[Transcribed page contents]
....
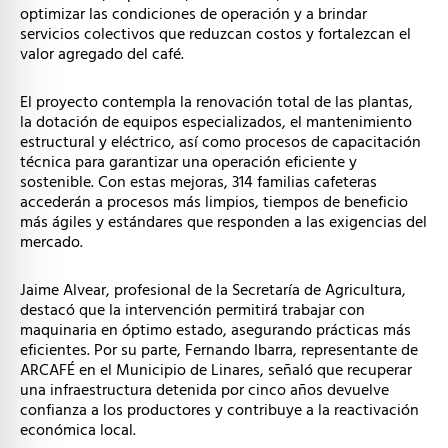
optimizar las condiciones de operación y a brindar
servicios colectivos que reduzcan costos y fortalezcan el
valor agregado del café.
El proyecto contempla la renovación total de las plantas,
la dotación de equipos especializados, el mantenimiento
estructural y eléctrico, así como procesos de capacitación
técnica para garantizar una operación eficiente y
sostenible. Con estas mejoras, 314 familias cafeteras
accederán a procesos más limpios, tiempos de beneficio
más ágiles y estándares que responden a las exigencias del
mercado.
Jaime Alvear, profesional de la Secretaría de Agricultura,
destacó que la intervención permitirá trabajar con
maquinaria en óptimo estado, asegurando prácticas más
eficientes. Por su parte, Fernando Ibarra, representante de
ARCAFÉ en el Municipio de Linares, señaló que recuperar
una infraestructura detenida por cinco años devuelve
confianza a los productores y contribuye a la reactivación
económica local.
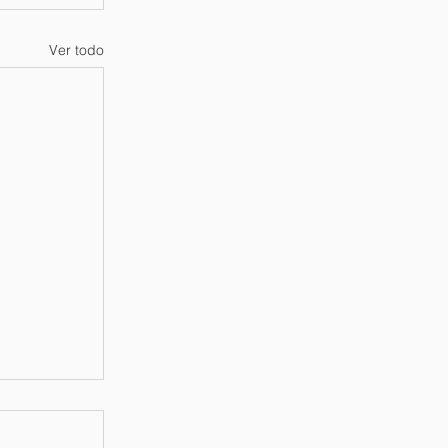
Ver todo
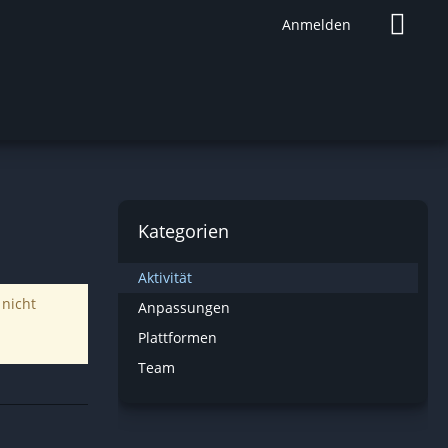
Anmelden
Kategorien
Aktivität
 nicht
Anpassungen
Plattformen
Team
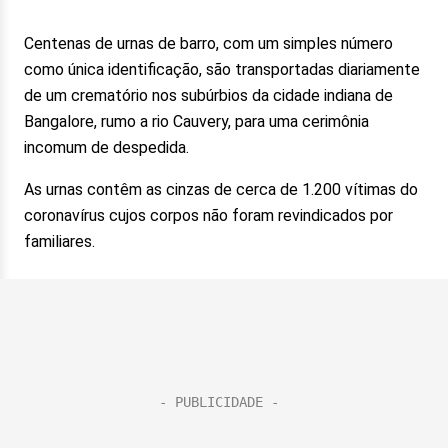
Centenas de urnas de barro, com um simples número
como única identificação, são transportadas diariamente
de um crematório nos subúrbios da cidade indiana de
Bangalore, rumo a rio Cauvery, para uma cerimônia
incomum de despedida.
As urnas contêm as cinzas de cerca de 1.200 vítimas do
coronavírus cujos corpos não foram revindicados por
familiares.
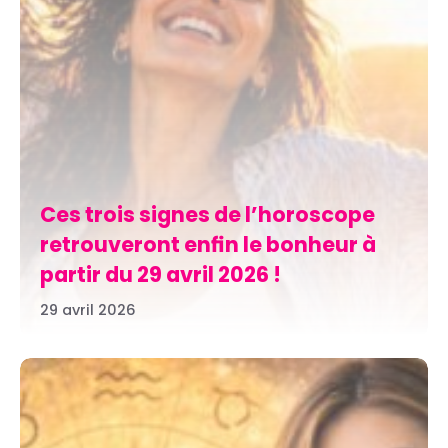
Ces trois signes de l’horoscope
retrouveront enfin le bonheur à
partir du 29 avril 2026 !
29 avril 2026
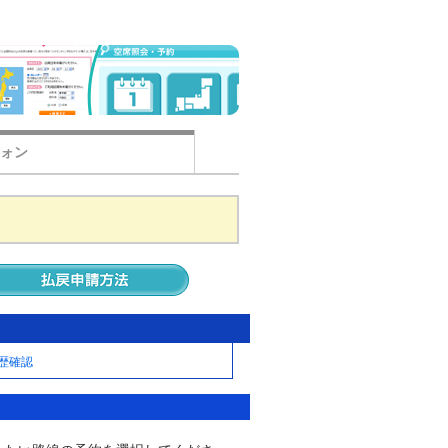
ォン
履歴確認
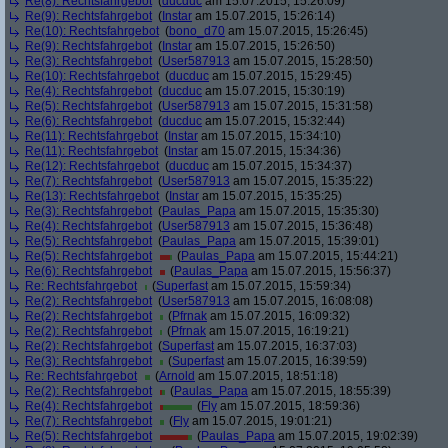
Re(8): Rechtsfahrgebot
(
ducduc
am 15.07.2015, 15:26:09)
Re(9): Rechtsfahrgebot
(
Instar
am 15.07.2015, 15:26:14)
Re(10): Rechtsfahrgebot
(
bono_d70
am 15.07.2015, 15:26:45)
Re(9): Rechtsfahrgebot
(
Instar
am 15.07.2015, 15:26:50)
Re(3): Rechtsfahrgebot
(
User587913
am 15.07.2015, 15:28:50)
Re(10): Rechtsfahrgebot
(
ducduc
am 15.07.2015, 15:29:45)
Re(4): Rechtsfahrgebot
(
ducduc
am 15.07.2015, 15:30:19)
Re(5): Rechtsfahrgebot
(
User587913
am 15.07.2015, 15:31:58)
Re(6): Rechtsfahrgebot
(
ducduc
am 15.07.2015, 15:32:44)
Re(11): Rechtsfahrgebot
(
Instar
am 15.07.2015, 15:34:10)
Re(11): Rechtsfahrgebot
(
Instar
am 15.07.2015, 15:34:36)
Re(12): Rechtsfahrgebot
(
ducduc
am 15.07.2015, 15:34:37)
Re(7): Rechtsfahrgebot
(
User587913
am 15.07.2015, 15:35:22)
Re(13): Rechtsfahrgebot
(
Instar
am 15.07.2015, 15:35:25)
Re(3): Rechtsfahrgebot
(
Paulas_Papa
am 15.07.2015, 15:35:30)
Re(4): Rechtsfahrgebot
(
User587913
am 15.07.2015, 15:36:48)
Re(5): Rechtsfahrgebot
(
Paulas_Papa
am 15.07.2015, 15:39:01)
Re(5): Rechtsfahrgebot
(
Paulas_Papa
am 15.07.2015, 15:44:21)
Re(6): Rechtsfahrgebot
(
Paulas_Papa
am 15.07.2015, 15:56:37)
Re: Rechtsfahrgebot
(
Superfast
am 15.07.2015, 15:59:34)
Re(2): Rechtsfahrgebot
(
User587913
am 15.07.2015, 16:08:08)
Re(2): Rechtsfahrgebot
(
Pfrnak
am 15.07.2015, 16:09:32)
Re(2): Rechtsfahrgebot
(
Pfrnak
am 15.07.2015, 16:19:21)
Re(2): Rechtsfahrgebot
(
Superfast
am 15.07.2015, 16:37:03)
Re(3): Rechtsfahrgebot
(
Superfast
am 15.07.2015, 16:39:59)
Re: Rechtsfahrgebot
(
Arnold
am 15.07.2015, 18:51:18)
Re(2): Rechtsfahrgebot
(
Paulas_Papa
am 15.07.2015, 18:55:39)
Re(4): Rechtsfahrgebot
(
Fly
am 15.07.2015, 18:59:36)
Re(7): Rechtsfahrgebot
(
Fly
am 15.07.2015, 19:01:21)
Re(5): Rechtsfahrgebot
(
Paulas_Papa
am 15.07.2015, 19:02:39)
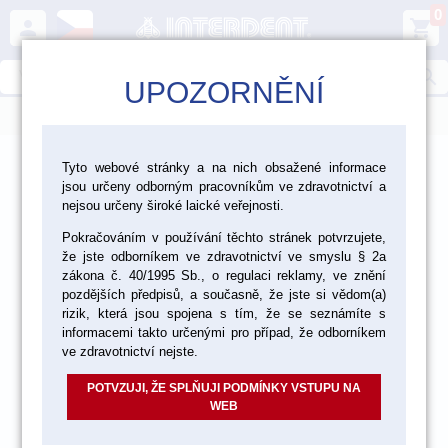
0
person
shopping_cart
search
UPOZORNĚNÍ
menu
>
>
>
Ordinace
Rotační nástroje - položky
Tyto webové stránky a na nich obsažené informace
jsou určeny odborným pracovníkům ve zdravotnictví a
>
Diamantové nástroje Edenta - položky
nejsou určeny široké laické veřejnosti.
Pokračováním v používání těchto stránek potvrzujete,
Diamantové brousky - položky
že jste odborníkem ve zdravotnictví ve smyslu § 2a
zákona č. 40/1995 Sb., o regulaci reklamy, ve znění
pozdějších předpisů, a současně, že jste si vědom(a)
rizik, která jsou spojena s tím, že se seznámíte s
informacemi takto určenými pro případ, že odborníkem
ve zdravotnictví nejste.
POTVZUJI, ŽE SPLŇUJI PODMÍNKY VSTUPU NA
WEB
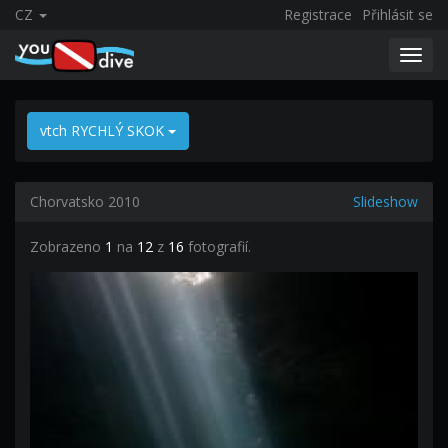
CZ
Registrace
Přihlásit se
Toggl
navig
vtch RYCHLÝ SKOK
Chorvatsko 2010
Slideshow
Zobrazeno
1
na
12
z
16
fotografií.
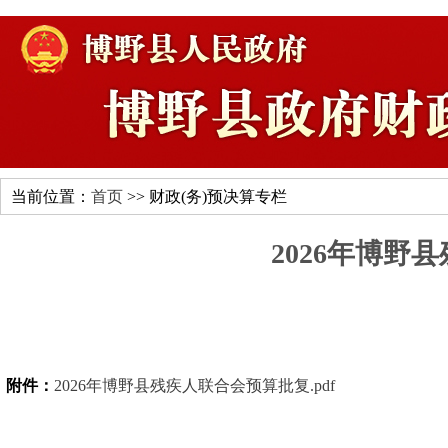
当前位置：
首页
>> 财政(务)预决算专栏
2026年博野
附件：
2026年博野县残疾人联合会预算批复.pdf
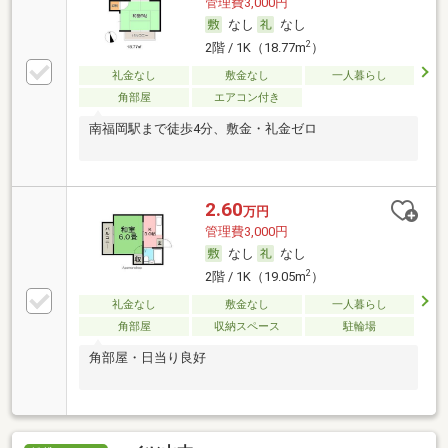
管理費3,000円
なし
なし
2
2階 / 1K（18.77m
）
礼金なし
敷金なし
一人暮らし
角部屋
エアコン付き
南福岡駅まで徒歩4分、敷金・礼金ゼロ
2.60
万円
管理費3,000円
なし
なし
2
2階 / 1K（19.05m
）
礼金なし
敷金なし
一人暮らし
角部屋
収納スペース
駐輪場
角部屋・日当り良好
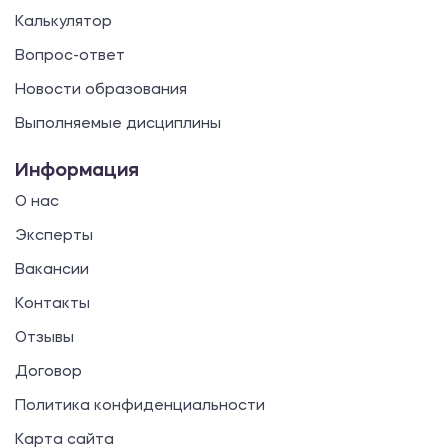
Калькулятор
Вопрос-ответ
Новости образования
Выполняемые дисциплины
Информация
О нас
Эксперты
Вакансии
Контакты
Отзывы
Договор
Политика конфиденциальности
Карта сайта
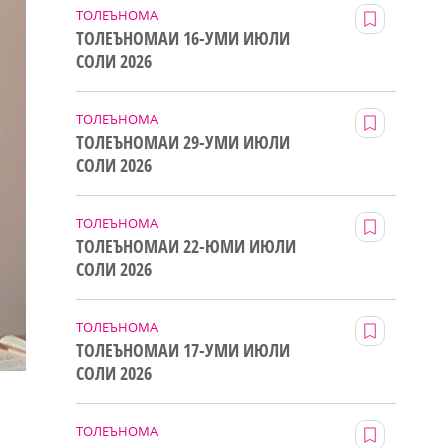
ТОЛЕЪНОМА
ТОЛЕЪНОМАИ 16-УМИ ИЮЛИ
СОЛИ 2026
ТОЛЕЪНОМА
ТОЛЕЪНОМАИ 29-УМИ ИЮЛИ
СОЛИ 2026
ТОЛЕЪНОМА
ТОЛЕЪНОМАИ 22-ЮМИ ИЮЛИ
СОЛИ 2026
ТОЛЕЪНОМА
ТОЛЕЪНОМАИ 17-УМИ ИЮЛИ
СОЛИ 2026
ТОЛЕЪНОМА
....
▶ Task directions: Look through the entries above and find each line where the word "zdravotnictví" occurs; copy those lines.

▶ Completed exercise:
jsou určeny odborným pracovníkům ve zdravotnictví a
že jste odborníkem ve zdravotnictví ve smyslu § 2a
ve zdravotnictví nejste.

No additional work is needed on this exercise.